Toys For U is developing a new Hannah Montana doll. The company has made the following assumptions:
■ It is equally likely that the doll will sell for 2, 4, 6, 8, or 10 years.
■ At the beginning of year 1, the potential market for the doll is 1 million. The potential market grows by an average of 5% per year. Toys For U is 95% sure that the growth in the potential market during any year will be between 3% and 7%. It uses a normal distribution to model this.
■ The company believes its share of the potential market during year 1 will be at worst 20%, most likely 40%, and at best 50%. It uses a triangular distribution to model this.
■ The variable cost of producing a doll during year 1 is equally likely to be $4 or $6.
■ Each year the selling price and variable cost of producing the doll will increase by 5%. The current selling price is $10.
■ The fixed cost of developing the doll (which is incurred right away, at time 0) is equally likely to be $4, $8, or $12 million.
■ Right now, one competitor is in the market. During each year that begins with four or fewer competitors, there is a 20% chance that a new competitor will enter the market.

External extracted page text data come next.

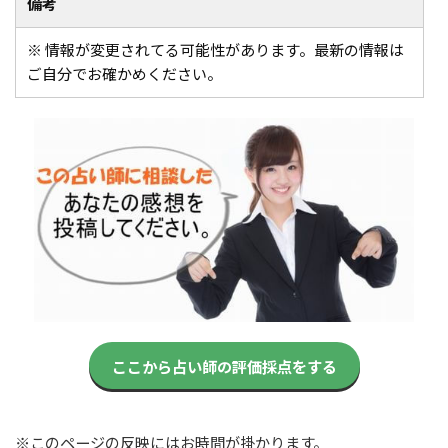
備考
※ 情報が変更されてる可能性があります。最新の情報は
ご自分でお確かめください。
ここから占い師の評価採点をする
※このページの反映にはお時間が掛かります。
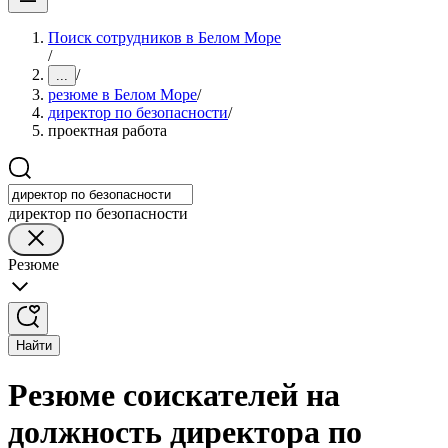
Поиск сотрудников в Белом Море
/
/
...
резюме в Белом Море
/
директор по безопасности
/
проектная работа
директор по безопасности
Резюме
Найти
Резюме соискателей на
должность директора по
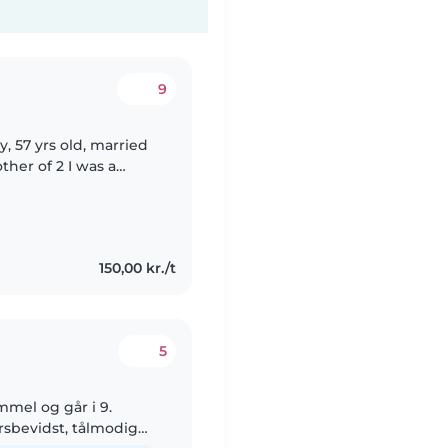
9
 57 yrs old, married
her of 2 I was a
've been minding
150,00 kr./t
5
ammel og går i 9.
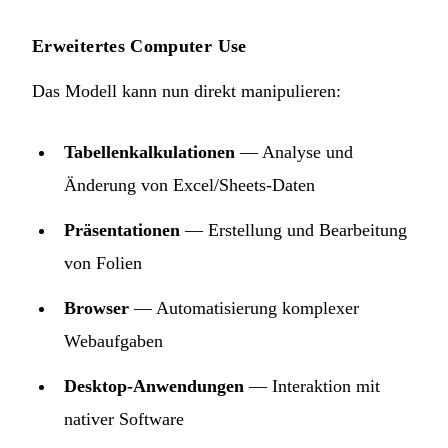
Erweitertes Computer Use
Das Modell kann nun direkt manipulieren:
Tabellenkalkulationen
— Analyse und
Änderung von Excel/Sheets-Daten
Präsentationen
— Erstellung und Bearbeitung
von Folien
Browser
— Automatisierung komplexer
Webaufgaben
Desktop-Anwendungen
— Interaktion mit
nativer Software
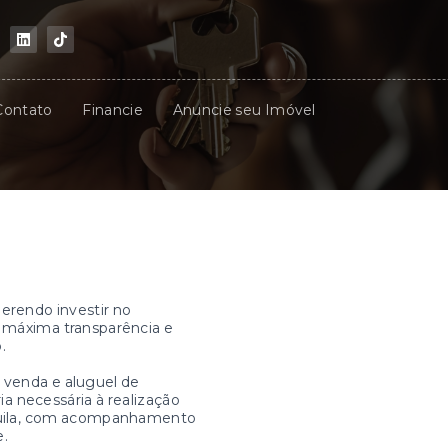
Contato
Financie
Anuncie seu Imóvel
erendo investir no
a máxima transparência e
.
 venda e aluguel de
a necessária à realização
quila, com acompanhamento
e.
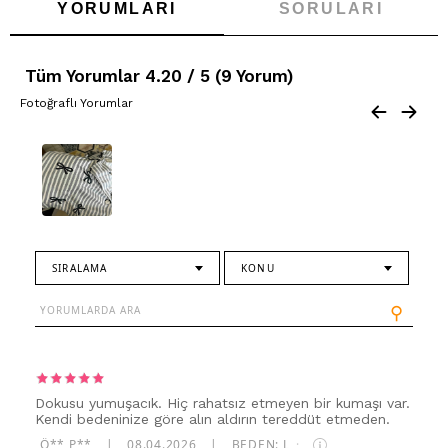
YORUMLARI
SORULARI
ambalajında olması halinde kabul edilir. Ürün, eksiksiz ve zarar
görmemiş şekilde iade edilmelidir.
Tüm Yorumlar 4.20 / 5 (9 Yorum)
Fotoğraflı Yorumlar
SIRALAMA
KONU
⚲
Dokusu yumuşacık. Hiç rahatsız etmeyen bir kumaşı var.
Kendi bedeninize göre alın aldırın tereddüt etmeden.
Ö** P**
|
08.04.2026
|
BEDEN: L
·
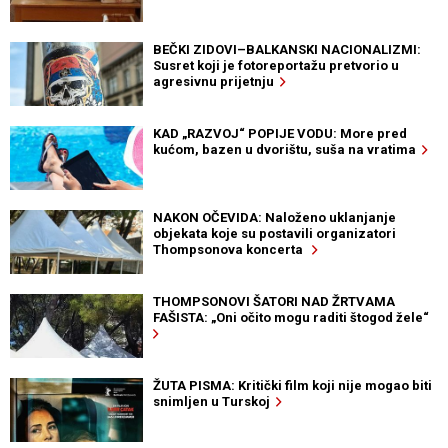
BEČKI ZIDOVI–BALKANSKI NACIONALIZMI:
Susret koji je fotoreportažu pretvorio u
agresivnu prijetnju
KAD „RAZVOJ“ POPIJE VODU: More pred
kućom, bazen u dvorištu, suša na vratima
NAKON OČEVIDA: Naloženo uklanjanje
objekata koje su postavili organizatori
Thompsonova koncerta
THOMPSONOVI ŠATORI NAD ŽRTVAMA
FAŠISTA: „Oni očito mogu raditi štogod žele“
ŽUTA PISMA: Kritički film koji nije mogao biti
snimljen u Turskoj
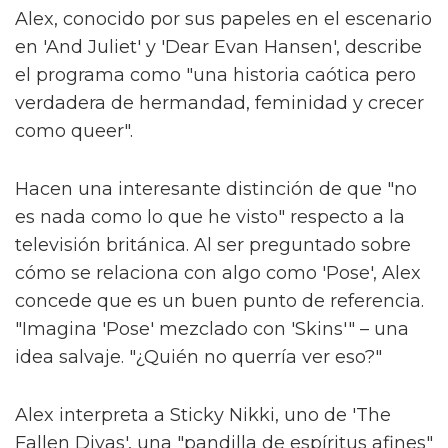
Alex, conocido por sus papeles en el escenario
en 'And Juliet' y 'Dear Evan Hansen', describe
el programa como "una historia caótica pero
verdadera de hermandad, feminidad y crecer
como queer".
Hacen una interesante distinción de que "no
es nada como lo que he visto" respecto a la
televisión británica. Al ser preguntado sobre
cómo se relaciona con algo como 'Pose', Alex
concede que es un buen punto de referencia.
"Imagina 'Pose' mezclado con 'Skins'" – una
idea salvaje. "¿Quién no querría ver eso?"
Alex interpreta a Sticky Nikki, uno de 'The
Fallen Divas', una "pandilla de espíritus afines"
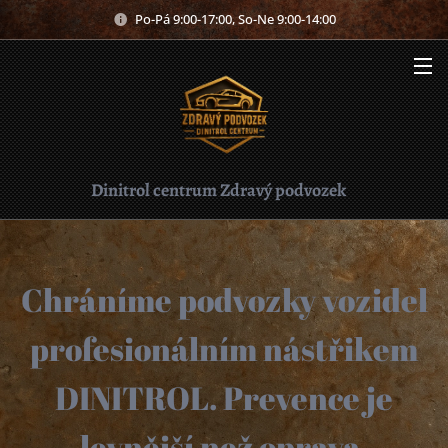
Po-Pá 9:00-17:00, So-Ne 9:00-14:00
Dinitrol centrum Zdravý podvozek
Chráníme podvozky vozidel
profesionálním nástřikem
DINITROL. Prevence je
levnější než oprava.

■ We determine year t sales (for t > 1) as follows. Suppose that at the end of year t - 1, n competitors are present. Then we assume that during year t, a fraction 0.9 - 0.1n of the company’s loyal customers (last year’s purchasers) will buy a doll during the next year, and a fraction 0.2
0.04n of customers currently in the market who did not purchase a doll last year will purchase a doll from the company this year.

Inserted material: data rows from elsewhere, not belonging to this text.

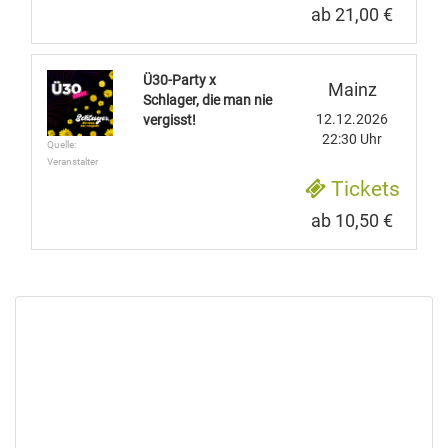
ab 21,00 €
Ü30-Party x
Mainz
Schlager, die man nie
12.12.2026
vergisst!
22:30 Uhr
Quelle:
Veranstalter
Tickets
ab 10,50 €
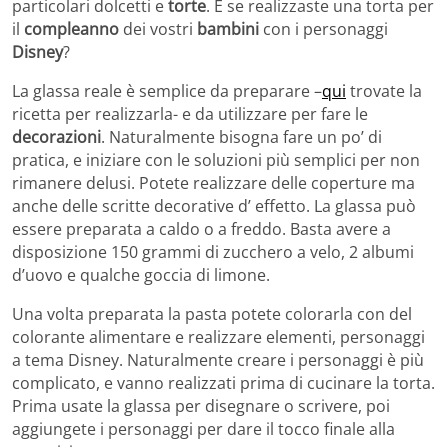
particolari dolcetti e
torte
. E se realizzaste una torta per
il
compleanno
dei vostri
bambini
con i personaggi
Disney
?
La glassa reale è semplice da preparare –
qui
trovate la
ricetta per realizzarla- e da utilizzare per fare le
decorazioni
. Naturalmente bisogna fare un po’ di
pratica, e iniziare con le soluzioni più semplici per non
rimanere delusi. Potete realizzare delle coperture ma
anche delle scritte decorative d’ effetto. La glassa può
essere preparata a caldo o a freddo. Basta avere a
disposizione 150 grammi di zucchero a velo, 2 albumi
d’uovo e qualche goccia di limone.
Una volta preparata la pasta potete colorarla con del
colorante alimentare e realizzare elementi, personaggi
a tema Disney. Naturalmente creare i personaggi è più
complicato, e vanno realizzati prima di cucinare la torta.
Prima usate la glassa per disegnare o scrivere, poi
aggiungete i personaggi per dare il tocco finale alla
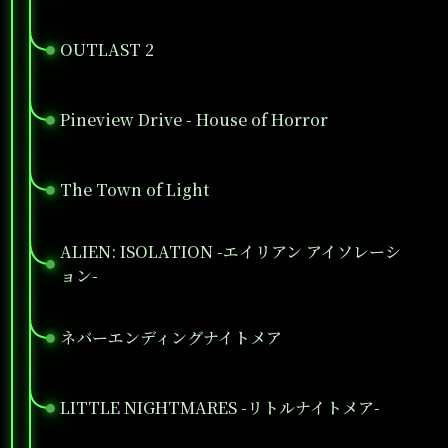
OUTLAST 2
●
Pineview Drive - House of Horror
●
The Town of Light
●
ALIEN: ISOLATION -エイリアン アイソレーシ
●
ョン-
ネバーエンディングナイトメア
●
LITTLE NIGHTMARES -リトルナイトメア-
●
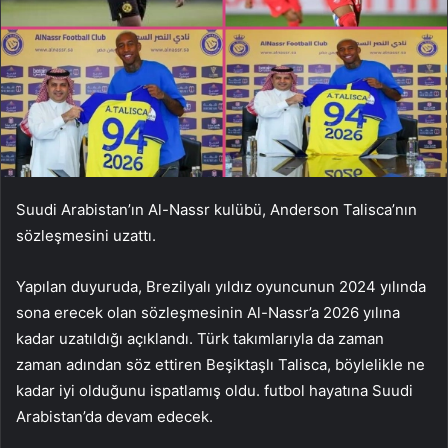
Suudi Arabistan’ın Al-Nassr kulübü, Anderson Talisca’nın
sözleşmesini uzattı.
Yapılan duyuruda, Brezilyalı yıldız oyuncunun 2024 yılında
sona erecek olan sözleşmesinin Al-Nassr’a 2026 yılına
kadar uzatıldığı açıklandı. Türk takımlarıyla da zaman
zaman adından söz ettiren Beşiktaşlı Talisca, böylelikle ne
kadar iyi olduğunu ispatlamış oldu. futbol hayatına Suudi
Arabistan’da devam edecek.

We can now generate a prediction for year t sales. Of course, this prediction will not be exactly correct. We assume that it is sure to be accurate within 15%, however. (There are different ways to model this. You can choose any method that is reasonable.)
a. Use @RISK to estimate the expected NPV of this project.
b. Use the percentiles in @RISK’s output to find an interval so that you are 95% certain that the company’s actual NPV will be within this interval.